Required prerequisites

[X] Make sure you've read the documentation. Your issue may be addressed there.
[X] Search the issue tracker and Discussions to verify that this hasn't already been reported. +1 or comment there if it has.
[X] Consider asking first in the Gitter chat room or in a Discussion.

What version (or hash if on master) of pybind11 are you using?

2.12.0

Problem description

PEP 703 proposes making the GIL optional. The steering council accepted it, and its integration is ongoing within CPython. Is there a plan to make pybind11 compatible with free-threaded builds?

Some changes would probably involve using new references instead of borrowed references. Apart from this, could the global state stored in internals and local_internals pose an issue if accessed from different threads simultaneously without the GIL to protect this?

Reproducible example code

No response

Is this a regression? Put the last known working version here if it is.

Not a regression

colesbury commented 4 months ago

I would love to get pybind11 working with the free-threaded build now that 3.13 beta 1 is out. I have some older patches that I can update for the latest version of pybind11.

The basic strategy is to lock around accesses to internals in the free-threaded build (but not in the default build). I found it helpful to use the following pattern, but we could use RAII instead:

template <typename F>
inline auto with_internals(const F &cb) -> decltype(cb(get_internals())) {
    auto &internals = get_internals();
    PYBIND11_LOCK_INTERNALS(internals);  // no-op in default build
    return cb(internals);
}

...

    with_internals([&](internals &internals) {
       // access or modify internals
    });

It's also helpful to have special handling for registered_instances because it can be a bottleneck in multi-threaded programs. Sharding the table and using a mutex per shard help scalability a lot.

wjakob commented 4 months ago

I'm interested in this discussion also in the context of nanobind. The idea of threads fighting over the cache line holding the internals mutex is a bit concerning though. A lot of those accesses are read-only, e.g. to fetch a type object.

Is std::mutex generally the right kind of lock to use? I think this will introduce atomic memory operations all over the place that are quite expensive even if they are not contended. I assume that's a question also for the CPython internals, where the equivalent would be pthread_mutex_lock—is this what you use to protect, say, a dictionary being concurrently mutated?

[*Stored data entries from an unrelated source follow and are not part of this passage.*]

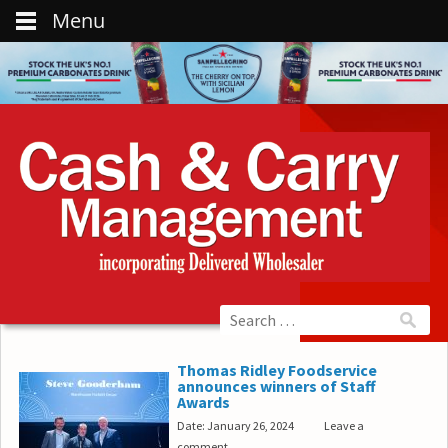
Menu
Thomas Ridley Foodservice
announces winners of Staff
Awards
Date: January 26, 2024
Leave a
comment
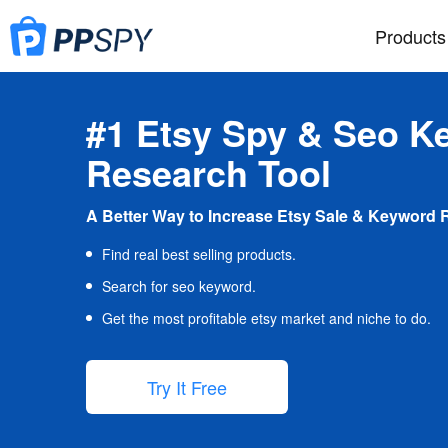
Products
#1 Etsy Spy & Seo K
Research Tool
A Better Way to Increase Etsy Sale & Keyword 
Find real best selling products.
Search for seo keyword.
Get the most profitable etsy market and niche to do.
Try It Free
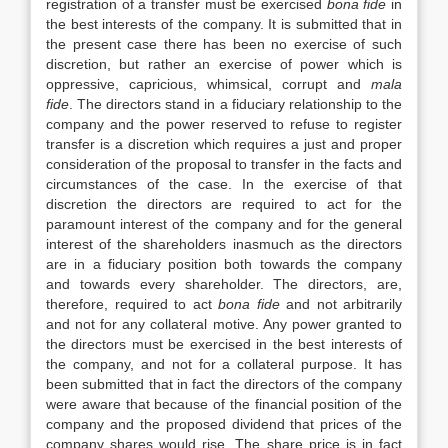
registration of a transfer must be exercised
bona fide
in
the best interests of the company. It is submitted that in
the present case there has been no exercise of such
discretion, but rather an exercise of power which is
oppressive, capricious, whimsical, corrupt and
mala
fide
. The directors stand in a fiduciary relationship to the
company and the power reserved to refuse to register
transfer is a discretion which requires a just and proper
consideration of the proposal to transfer in the facts and
circumstances of the case. In the exercise of that
discretion the directors are required to act for the
paramount interest of the company and for the general
interest of the shareholders inasmuch as the directors
are in a fiduciary position both towards the company
and towards every shareholder. The directors, are,
therefore, required to act
bona fide
and not arbitrarily
and not for any collateral motive. Any power granted to
the directors must be exercised in the best interests of
the company, and not for a collateral purpose. It has
been submitted that in fact the directors of the company
were aware that because of the financial position of the
company and the proposed dividend that prices of the
company shares would rise. The share price is in fact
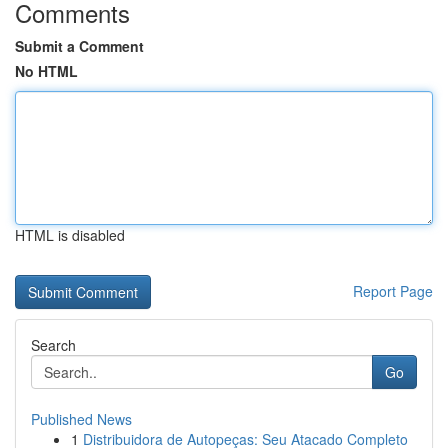
Comments
Submit a Comment
No HTML
HTML is disabled
Report Page
Search
Go
Published News
1
Distribuidora de Autopeças: Seu Atacado Completo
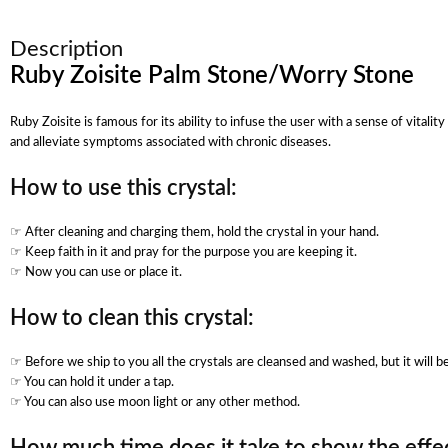
Description
Ruby Zoisite Palm Stone/Worry Stone
Ruby Zoisite is famous for its ability to infuse the user with a sense of vita
and alleviate symptoms associated with chronic diseases.
How to use this crystal:
☞ After cleaning and charging them, hold the crystal in your hand.
☞ Keep faith in it and pray for the purpose you are keeping it.
☞ Now you can use or place it.
How to clean this crystal:
☞ Before we ship to you all the crystals are cleansed and washed, but it will 
☞ You can hold it under a tap.
☞ You can also use moon light or any other method.
How much time does it take to show the effec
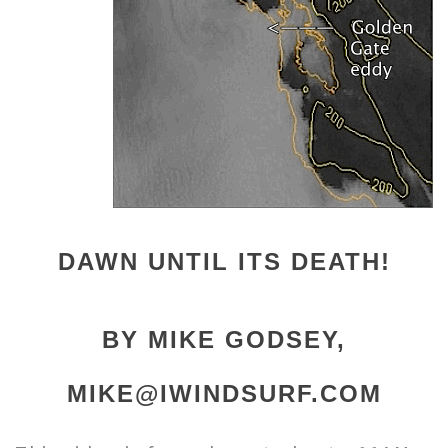
DAWN UNTIL ITS DEATH!
BY MIKE GODSEY,
MIKE@IWINDSURF.COM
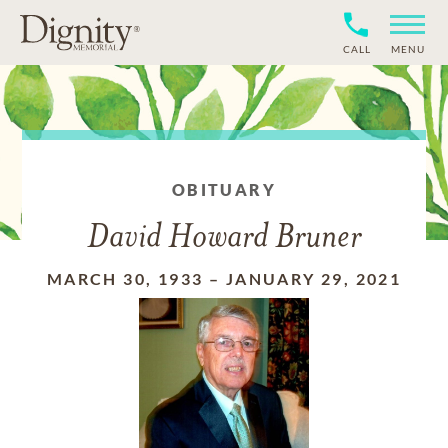
CALL
MENU
OBITUARY
David Howard Bruner
MARCH 30, 1933
–
JANUARY 29, 2021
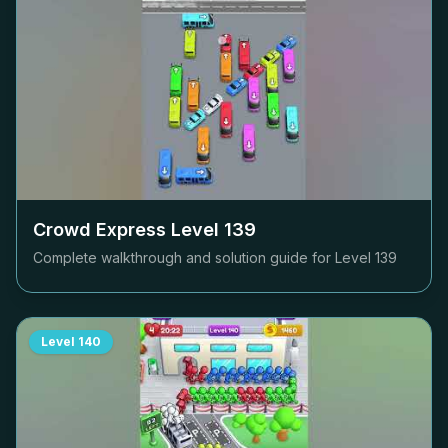
Crowd Express Level
139
Complete walkthrough and solution guide for Level
139
Level
140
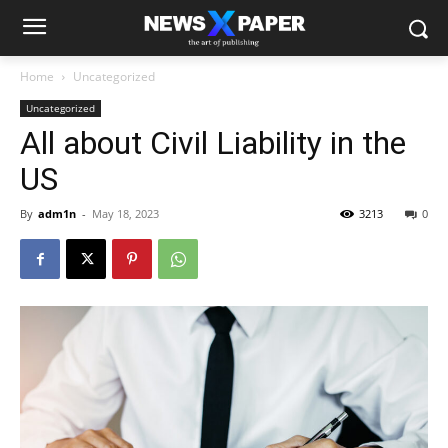
Home
Uncategorized
Uncategorized
All about Civil Liability in the
US
By
adm1n
-
May 18, 2023
3213
0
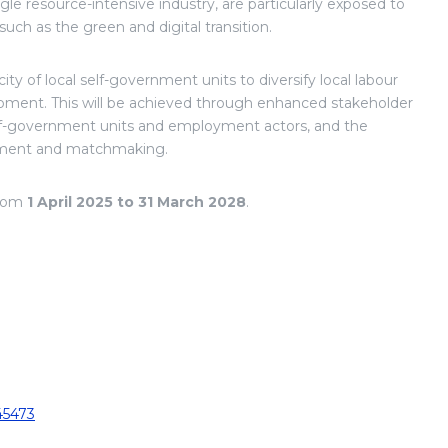
gle resource-intensive industry, are particularly exposed to
uch as the green and digital transition.
ity of local self-government units to diversify local labour
opment. This will be achieved through enhanced stakeholder
lf-government units and employment actors, and the
essment and matchmaking.
from
1 April 2025 to 31 March 2028
.
45473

One option could be to "freeze" certain data structures after a module is loaded, after which they can only be accessed in read-only mode.

colesbury commented 4 months ago

Is std::mutex generally the right kind of lock to use?

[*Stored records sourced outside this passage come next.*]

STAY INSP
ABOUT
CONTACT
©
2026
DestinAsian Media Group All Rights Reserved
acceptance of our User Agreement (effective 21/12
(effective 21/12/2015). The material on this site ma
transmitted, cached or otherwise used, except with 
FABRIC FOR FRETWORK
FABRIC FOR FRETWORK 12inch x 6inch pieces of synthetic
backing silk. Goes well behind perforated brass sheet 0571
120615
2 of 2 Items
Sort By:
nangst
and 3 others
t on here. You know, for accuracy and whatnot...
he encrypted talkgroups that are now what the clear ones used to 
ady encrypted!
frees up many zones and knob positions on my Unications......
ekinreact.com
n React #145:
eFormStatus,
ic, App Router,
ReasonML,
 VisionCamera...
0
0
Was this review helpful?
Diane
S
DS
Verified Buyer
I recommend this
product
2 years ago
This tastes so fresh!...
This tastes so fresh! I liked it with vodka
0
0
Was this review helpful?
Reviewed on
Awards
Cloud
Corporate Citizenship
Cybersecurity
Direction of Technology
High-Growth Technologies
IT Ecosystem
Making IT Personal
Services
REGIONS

I'd be inclined to start with std::mutex. In CPython, we use a custom lock PyMutex. PyMutex is a little bit faster than pthread_mutex_t because the fast-path can be inlined, but it's not a huge difference. It's also smaller (1 byte vs. 40 bytes for pthread_mutex_t typically), which matters for CPython because there's a mutex embedded in PyObject (in the free-threaded build), but wouldn't matter much for pybind11 or nanobind because you only need a few locks.

I think this will introduce atomic memory operations all over the place that are quite expensive even if they are not contended

I think "expensive" depends on the scale you are talking about. For example, in CPython a mutex acquisition is expensive compared to say a Py_INCREF, but not so bad compared to a PyDictObject modification.

To be clear, I think the mutex acquisitions should only happen when compiling for the "free-threaded" build and not for the "default" build of CPython with the GIL.

A lot of those accesses are read-only, e.g. to fetch a type object

Can you point me at the relevant code? It's been a while since I looked at this. I remember the instance map being a bottleneck without special handling, but not fetching type objects.

One option could be to "freeze" certain data structures after a module is loaded

The more things that can be made effectively immutable the better.

wjakob commented 4 months ago

Can you point me at the relevant code?

In internals.h, there is a std::unordered_map named registered_types_py that (apart from the instances map you mentioned) is also queried very often. But it is really just manipulated when types are created, which is probably not happening on the hot path.

Two follow-up questions:

Can PyMutex be used by extension libraries when compiling for a free-threaded Python version? In this case, it probably makes sense to use the same locking mechanism.
Is there a guideline on adopting Python extensions to a free-threaded build, or do you plan to create one? I'm thinking of something that explains previously innocuous design patterns in CPython extensions that are now considered broken in a free-threaded build, and then how to fix them. I read in the PEP about double-locking patterns and that made me worry that there are probably countless lingering issues that will cause difficult-to-track bugs. (Not just in pybind11/nanobind, but also in classes that use these libraries and the underlying wrapper types and lack such multi-object locks).

colesbury commented 4 months ago

Can PyMutex be used by extension libraries when compiling for a free-threaded Python version?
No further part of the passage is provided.